Vietnam among six economies worst hit by climate change in 20 years

By Minh Nga   December 9, 2019 | 04:48 pm PT
Vietnam among six economies worst hit by climate change in 20 years
Nguyen Thi Tu, a resident of Ho Chi Minh City's District 7, walks on a flooded street as the city was hit by the record tide of more than 1.7 meters on September 30, 2019. Photo by VnExpress/Huu Khoa.
Vietnam is one of six economies most affected by climate change between 1999 and 2018, according to survey results released this week.

The Global Climate Risk Index, published by the German environmental think tank Germanwatch, ranked Vietnam sixth among countries and territories hit hardest by extreme weather events in that period, with its Climate Risk Index (CRI) at 29.83.

Puerto Rico, Myanmar, Haiti, the Philippines and Pakistan are adjudged the worst affected nations with the lowest CRI scores.

The other four that make the top 10 are Bangladesh, Thailand, Nepal and Dominica, according to the survey results announced at the ongoing 2019 United Nations Framework Convention on Climate Change in Madrid, Spain.

The index for the 1999–2018 period is based on average values over a 20-year period, and the economies featured in the top 10 can be divided into two groups: those that have a high ranking due to exceptional catastrophes and those that are continuously affected by extreme events.

Vietnam suffered 226 extreme events in 1999-2018 with a death toll of 285 and losses of more than $2 billion per year.

Germanwatch uses data from the NatCatSERVICE database of the Munich Reinsurance Company, a reinsurance company based in Munich, Germany, as well as the socioeconomic data from the International Monetary Fund (IMF) to compile the CRI index.

The independent non-governmental organization that has been advocating for global equity and the preservation of livelihoods since 1991, has presented the index at the annual U.N. climate meet since 2006.

Even though the evaluation of the rising damages and fatalities do not allow for simple conclusions on the influence of climate change on these events, it shows the increase of heavy disasters and does give a good impression of how states and territories are affected, Germanwatch says.

Last year alone, Japan, the Philippines and Germany were the most affected countries followed by Madagascar, India and Sri Lanka, with Japan and Germany hit hardest by heat waves and drought.

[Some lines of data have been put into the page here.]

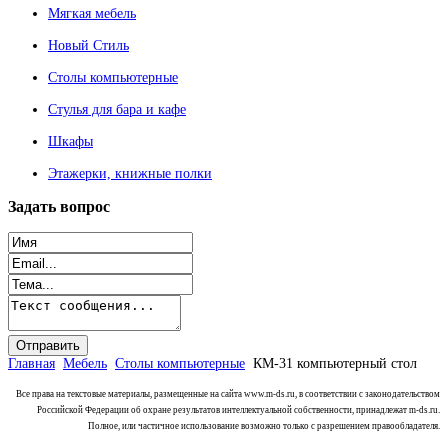
Мягкая мебель
Новый Стиль
Столы компьютерные
Стулья для бара и кафе
Шкафы
Этажерки, книжные полки
Задать
вопрос
Главная
Мебель
Столы компьютерные
КМ-31 компьютерный стол
Все права на текстовые материалы, размещенные на сайта www.m-ds.ru, в соответствии с законодательством
Российской Федерации об охране результатов интеллектуальной собственности, принадлежат m-ds.ru.
Полное, или частичное использование возможно только с разрешением правообладателя.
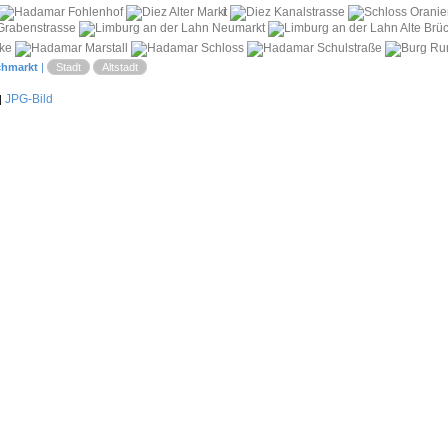
i
chmarkt
|
Stadt
Altstadt
JPG-Bild
|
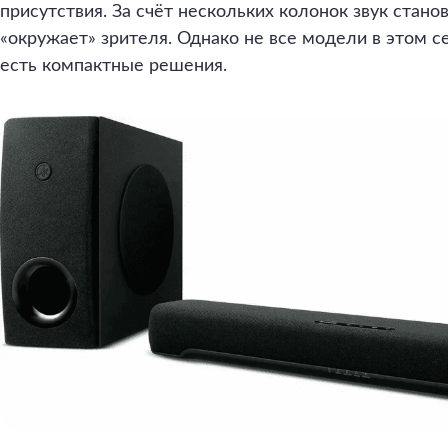
присутствия. За счёт нескольких колонок звук стан
«окружает» зрителя. Однако не все модели в этом 
есть компактные решения.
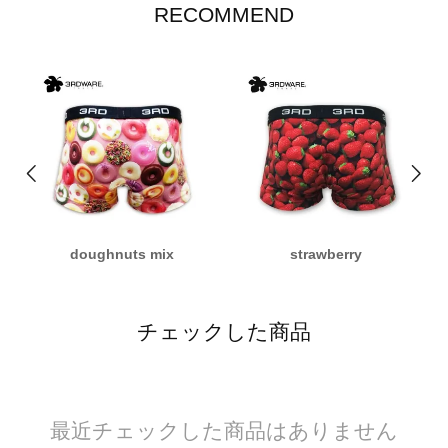
RECOMMEND
doughnuts mix
strawberry
チェックした商品
最近チェックした商品はありません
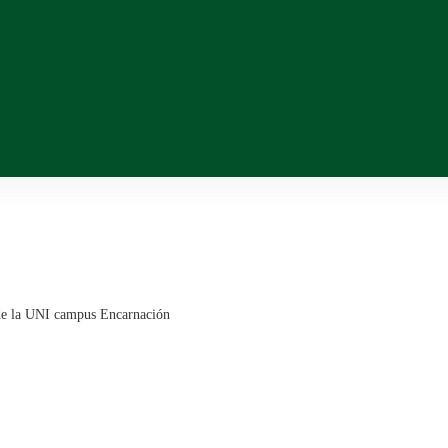
 de la UNI campus Encarnación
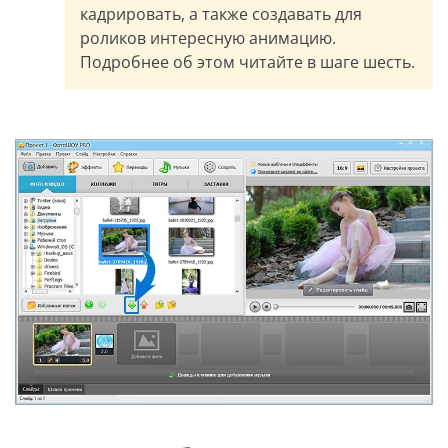
кадрировать, а также создавать для
роликов интересную анимацию.
Подробнее об этом читайте в шаге шесть.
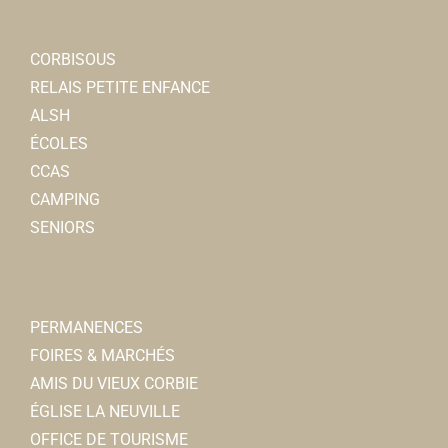
CORBISOUS
RELAIS PETITE ENFANCE
ALSH
ÉCOLES
CCAS
CAMPING
SENIORS
PERMANENCES
FOIRES & MARCHÉS
AMIS DU VIEUX CORBIE
ÉGLISE LA NEUVILLE
OFFICE DE TOURISME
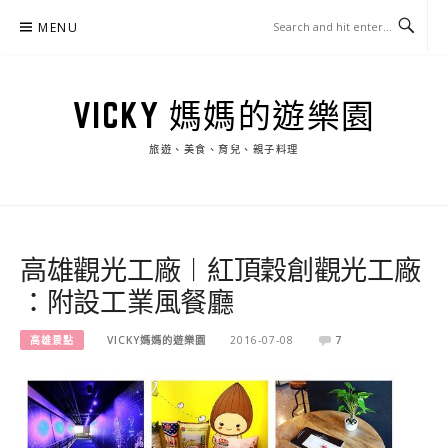
Skip
MENU
to
content
VICKY 媽媽的遊樂園
旅遊、美食、育兒、親子料理
高雄觀光工廠︱紅頂穀創觀光工廠
：附設工業風餐廳
高雄景點
VICKY媽媽的遊樂園
2016-07-08
7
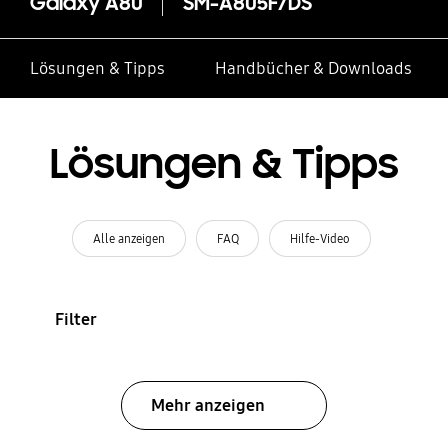
Galaxy A80
SM-A805F/DS
Lösungen & Tipps
Handbücher & Downloads
Lösungen & Tipps
Alle anzeigen
FAQ
Hilfe-Video
Filter
Mehr anzeigen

"The Climate Risk Index shows that climate change has disastrous impacts especially for poor countries, but also causes increasingly severe damage in industrialized countries like Japan and Germany," said David Eckstein, policy advisor at Germanwatch.

"Countries like Haiti, Philippines and Pakistan are repeatedly hit by extreme weather events and have no time to fully recover. This underlines the importance of reliable financial support mechanisms for poor countries like these, not only in climate change adaptation, but also for dealing with climate-induced loss and damage."

Germanwatch said heat waves were a major cause of damage in 2018.

Of the 10 most affected economis last year, Germany, Japan and India suffered from extended periods of heat. Recent science has confirmed the long established link between climate change and the frequency and severity of extreme heat. In Europe, for example, extreme heat spells are now up to 100 times more likely than a century ago. Furthermore, due to a lack of data, impacts of heatwaves on the African continent may be under-represented, the U.N. meet heard.